During World War II, the harbor and munitions plant in Pozzuoli was a frequent bombing target of the Allies. During one raid, as Loren ran to the shelter, she was struck by shrapnel and wounded in the chin. Subsequently, the family moved to Naples and begged distant relatives to take them in.
After the war, Loren and her family returned to Pozzuoli. Grandmother Luisa opened a pub in their living room, selling homemade cherry liquor. Villani played the piano, Maria sang and Loren waited tables and washed dishes. The place was very popular with the American GIs stationed nearby.
When she was 14 years old, Loren entered a beauty contest in Naples and, while not winning, was selected as one of the finalists. Later she enrolled in acting class and was selected as an extra in Mervyn LeRoy's 1951 film, Quo Vadis, launching her career as a motion picture actress. She eventually changed her name to Sophia Loren.

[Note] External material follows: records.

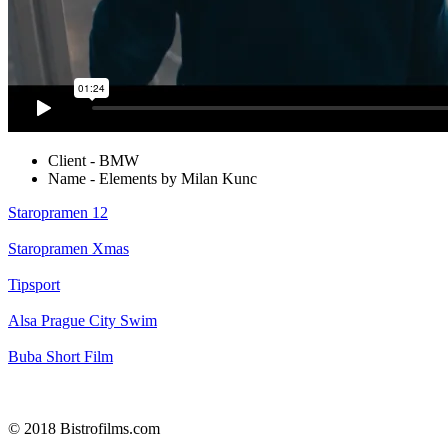
Client - BMW
Name - Elements by Milan Kunc
Staropramen
12
Staropramen
Xmas
Tipsport
Alsa
Prague City Swim
Buba
Short Film
© 2018 Bistrofilms.com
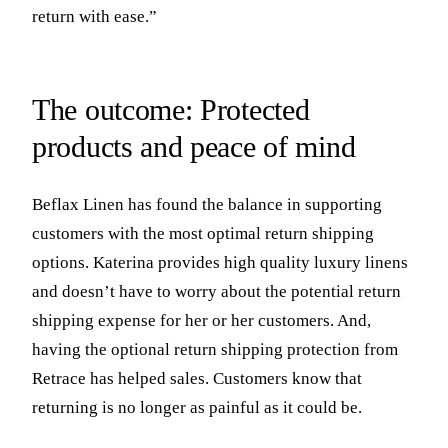
return with ease.”
The outcome: Protected
products and peace of mind
Beflax Linen has found the balance in supporting
customers with the most optimal return shipping
options. Katerina provides high quality luxury linens
and doesn’t have to worry about the potential return
shipping expense for her or her customers. And,
having the optional return shipping protection from
Retrace has helped sales. Customers know that
returning is no longer as painful as it could be.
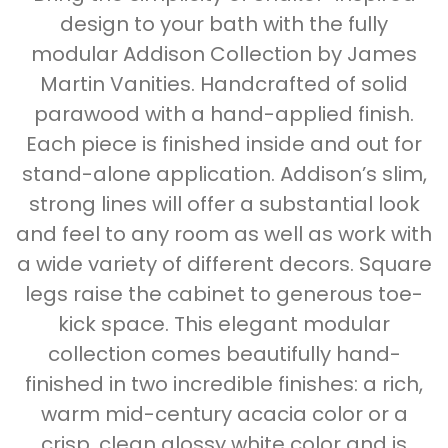
design to your bath with the fully
modular Addison Collection by James
Martin Vanities. Handcrafted of solid
parawood with a hand-applied finish.
Each piece is finished inside and out for
stand-alone application. Addison’s slim,
strong lines will offer a substantial look
and feel to any room as well as work with
a wide variety of different decors. Square
legs raise the cabinet to generous toe-
kick space. This elegant modular
collection comes beautifully hand-
finished in two incredible finishes: a rich,
warm mid-century acacia color or a
crisp, clean glossy white color and is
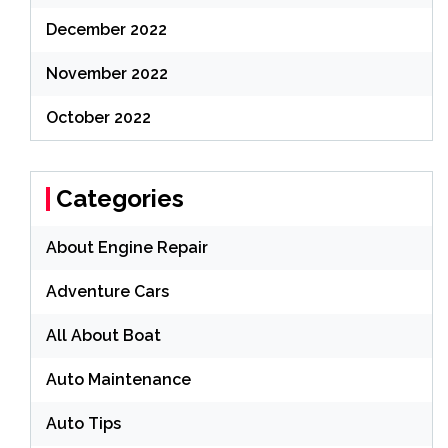
December 2022
November 2022
October 2022
Categories
About Engine Repair
Adventure Cars
All About Boat
Auto Maintenance
Auto Tips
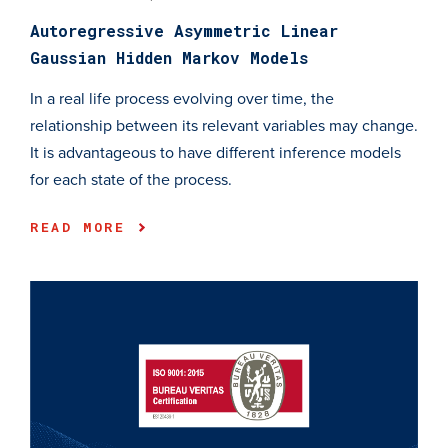
Autoregressive Asymmetric Linear
Gaussian Hidden Markov Models
In a real life process evolving over time, the
relationship between its relevant variables may change.
It is advantageous to have different inference models
for each state of the process.
READ MORE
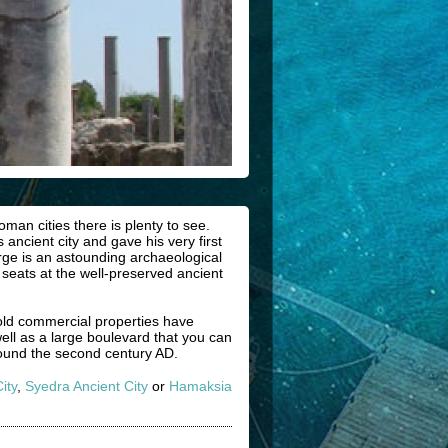
man cities there is plenty to see.
 ancient city and gave his very first
rge is an astounding archaeological
 seats at the well-preserved ancient
old commercial properties have
ell as a large boulevard that you can
ound the second century AD.
ity
,
Syedra Ancient City
or
Hamaksia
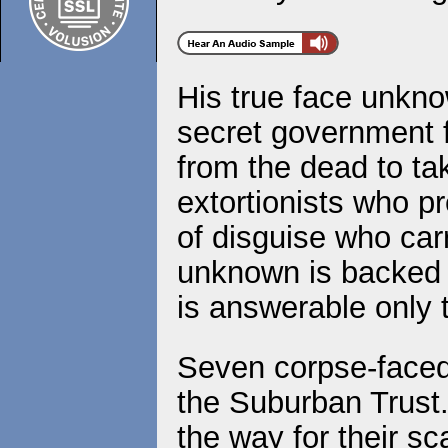
His true face unknow
secret government f
from the dead to tak
extortionists who p
of disguise who carr
unknown is backed b
is answerable only
Seven corpse-face
the Suburban Trust
the way for their sc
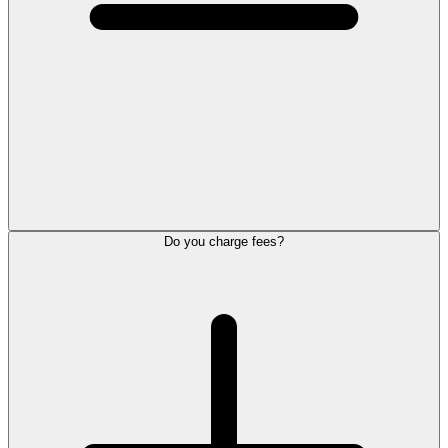
Do you charge fees?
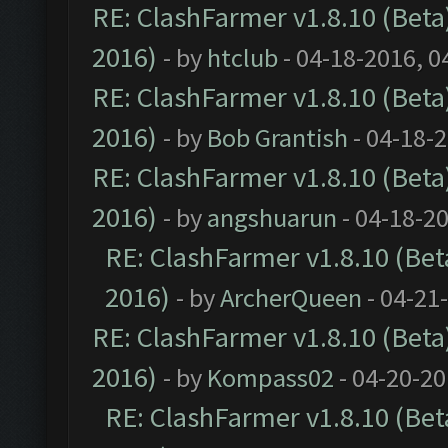
RE: ClashFarmer v1.8.10 (Beta)
2016)
- by
htclub
- 04-18-2016, 0
RE: ClashFarmer v1.8.10 (Beta)
2016)
- by
Bob Grantish
- 04-18-
RE: ClashFarmer v1.8.10 (Beta)
2016)
- by
angshuarun
- 04-18-2
RE: ClashFarmer v1.8.10 (Beta
2016)
- by
ArcherQueen
- 04-21
RE: ClashFarmer v1.8.10 (Beta)
2016)
- by
Kompass02
- 04-20-20
RE: ClashFarmer v1.8.10 (Beta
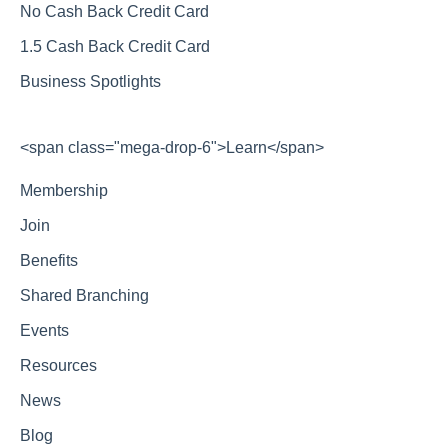
No Cash Back Credit Card
1.5 Cash Back Credit Card
Business Spotlights
<span class="mega-drop-6">Learn</span>
Membership
Join
Benefits
Shared Branching
Events
Resources
News
Blog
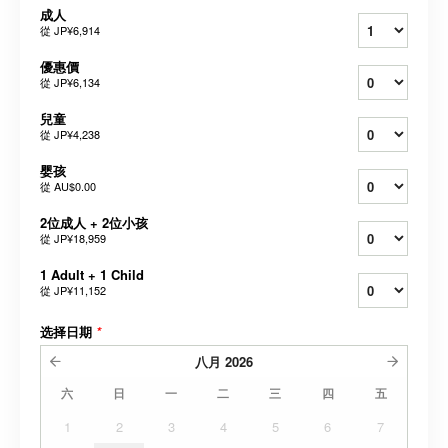
成人
從
JP¥6,914
優惠價
從
JP¥6,134
兒童
從
JP¥4,238
婴孩
從
AU$0.00
2位成人 + 2位小孩
從
JP¥18,959
1 Adult + 1 Child
從
JP¥11,152
选择日期
*
八月
2026
六
日
一
二
三
四
五
1
2
3
4
5
6
7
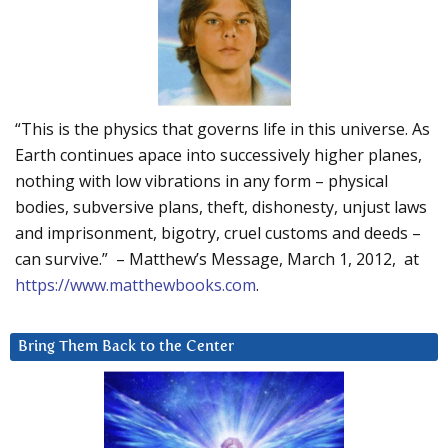
“This is the physics that governs life in this universe. As
Earth continues apace into successively higher planes,
nothing with low vibrations in any form – physical
bodies, subversive plans, theft, dishonesty, unjust laws
and imprisonment, bigotry, cruel customs and deeds –
can survive.” – Matthew’s Message, March 1, 2012, at
https://www.matthewbooks.com
.
Bring Them Back to the Center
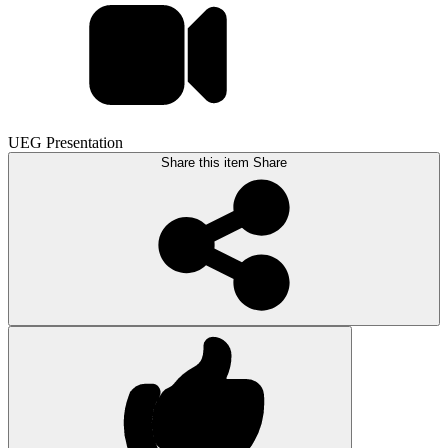
UEG Presentation
Share this item
Share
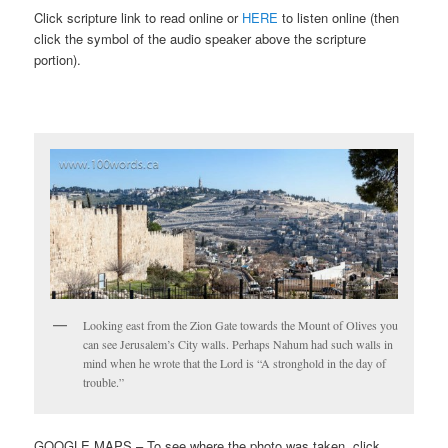
Click scripture link to read online or
HERE
to listen online (then
click the symbol of the audio speaker above the scripture
portion).
Looking east from the Zion Gate towards the Mount of Olives you
can see Jerusalem’s City walls. Perhaps Nahum had such walls in
mind when he wrote that the Lord is “A stronghold in the day of
trouble.”
GOOGLE MAPS – To see where the photo was taken, click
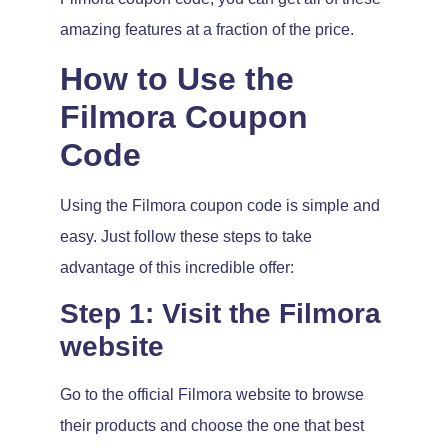
amazing features at a fraction of the price.
How to Use the
Filmora Coupon
Code
Using the Filmora coupon code is simple and
easy. Just follow these steps to take
advantage of this incredible offer:
Step 1: Visit the Filmora
website
Go to the official Filmora website to browse
their products and choose the one that best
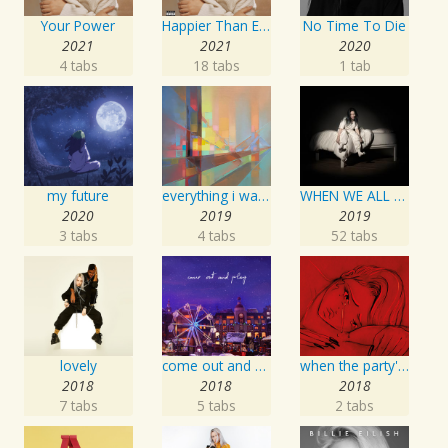
Your Power
Happier Than Ever
No Time To Die
2021
2021
2020
4 tabs
18 tabs
1 tab
my future
everything i wanted
WHEN WE ALL FALL ASLEEP, WHERE DO WE GO?
2020
2019
2019
3 tabs
4 tabs
52 tabs
lovely
come out and play
when the party's over
2018
2018
2018
7 tabs
5 tabs
2 tabs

After being credited professionally as Sofia Lazzaro, she began using her current stage name in 1952's La Favorita. Her first starring role was in Aida (1953), for which she received critical acclaim. After playing the lead role in Two Nights with Cleopatra (1953), her breakthrough role was in The Gold of Naples (1954), directed by Vittorio De Sica. Too Bad She's Bad, also released in 1954, became the first of many films in which Loren co-starred with Marcello Mastroianni. Over the next three years she acted in many films such as Scandal in Sorrento (1955) and Lucky to Be a Woman (1956). In 1957, Loren's star had begun to rise in Hollywood, with the films Boy on a Dolphin (her U.S. film debut), Legend of the Lost with John Wayne, and The Pride and the Passion in which she starred opposite Cary Grant and Frank Sinatra.
Loren became an international film star with a five-picture contract with Paramount Pictures in 1958. Among her films at this time were Desire Under the Elms with Anthony Perkins, based upon the Eugene O'Neill play; Houseboat, a romantic comedy co-starring Cary Grant; and George Cukor's Heller in Pink Tights, in which she appeared as a blonde for the first time.
In 1961, she starred in Vittorio De Sica's Two Women, a stark, gritty story of a mother who is raped while trying to protect her daughter in war-torn Italy. Originally cast as the daughter, Loren fought against type and was re-cast as the mother (actress Eleonora Brown would portray the daughter). Loren's performance earned her many awards, including the Cannes Film Festival's best performance prize, and an Academy Award for Best Actress, the first major Academy Award for a non-English-language performance and to an Italian actress.
Loren is known for her sharp wit and insight. One of her most frequently-quoted sayings is her quip about her famously-voluptuous figure: "Everything you see, I owe to spaghetti." However, on the December 20, 2009, episode of CBS News Sunday Morning, Loren denied ever saying the line.